It took me 87 clicks to get a number between 1 and 5. If I managed to have similar RNG throughout all 12, it'd take me 1044 FATEs to complete. Obviously I could have better, or worse, RNG.
Edit:
Set 1
Atma 1 - 87
Atma 2 - 16
Atma 3 - 53
Atma 4 - 13
Atma 5 - 8
Atma 6 - 16
Atma 7 - 3
Atma 8 - 6
Atma 9 - 5
Atma 10 - 9
Atma 11 - 107 (Personally I call this one Western La Noscea *grumbles*)
Atma 12 - 2
This would have been a total of 325 FATEs if we were doing that instead of using a random number generator (which is literally what the system is using). There's no consistency in any of this. All 12 of those could have just as easily been 100+ as 10 or less. I'd personally much rather have a set 'do 50 FATEs' in X zone. Hell, I'd be fine with 75, or 100. At least then I'd KNOW my progress was being counted towards it. I'd KNOW there was a goal in sight instead of 'hoping' that it managed to drop on the next fate after doing that 106th one. I'm sure if you repeat the process enough times you'll eventually have some that end up all being over 100. That's the nature of RNG. Eventually, at some point int the sample you'll have something that's extremely shitty, and something that's really good. Having it set to a specific number per zone seems perfectly reasonable to me instead of leaving those few that DO catch the bad RNG to do the 1200+ FATEs.
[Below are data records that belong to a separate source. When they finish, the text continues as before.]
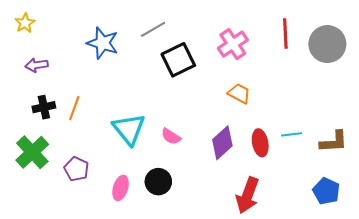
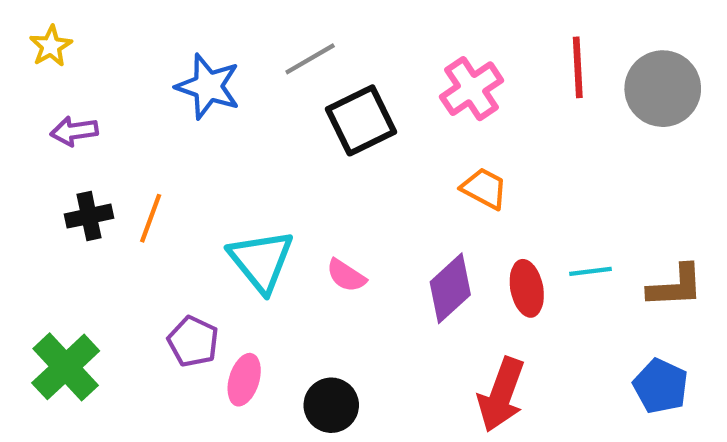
green cross: (32, 152) -> (66, 367), moved
purple pentagon: (76, 169) -> (193, 341), moved
black circle: (158, 182) -> (331, 405), moved

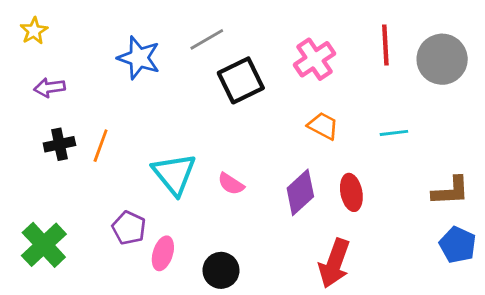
cyan line: (590, 271) -> (394, 133), moved
blue pentagon: (661, 386) -> (458, 245), moved

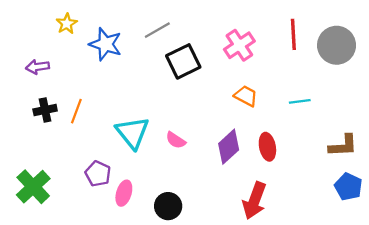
yellow star: (34, 31) -> (67, 24), moved

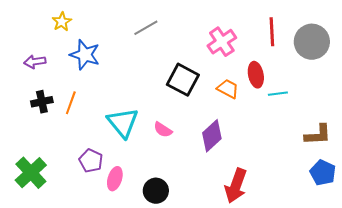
blue star: (106, 44) -> (85, 55), moved
black square: (183, 61) -> (183, 80), moved, turned -36
red ellipse: (267, 147) -> (256, 75), moved

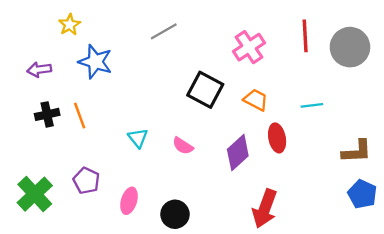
red ellipse: (256, 75) -> (277, 138), moved
orange line: (71, 103) -> (80, 116), turned -40
cyan triangle: (123, 123) -> (138, 138), size x0.6
purple pentagon: (91, 161) -> (86, 181), moved

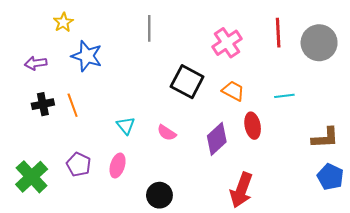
gray line: (164, 31) -> (149, 28), turned -60
pink ellipse: (129, 201) -> (118, 166), moved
Edit 2: Second set took 237. I'll be keeping the number of rolls each individual 'atma' took and continue editing to show total number of rolls per set until I get bored I suppose. It will very likely average out to something reasonable for most sets, but I'm banking on there being some that will be ridiculously low, and others that will be ridiculously high (since that's the nature of RNG). The issue with the system isn't with the people who fall into the lucky - average, it's the few who are getting the shit end of the RNG stick. There is absolutely no reason some should be able to go 200 when others can go 1000+.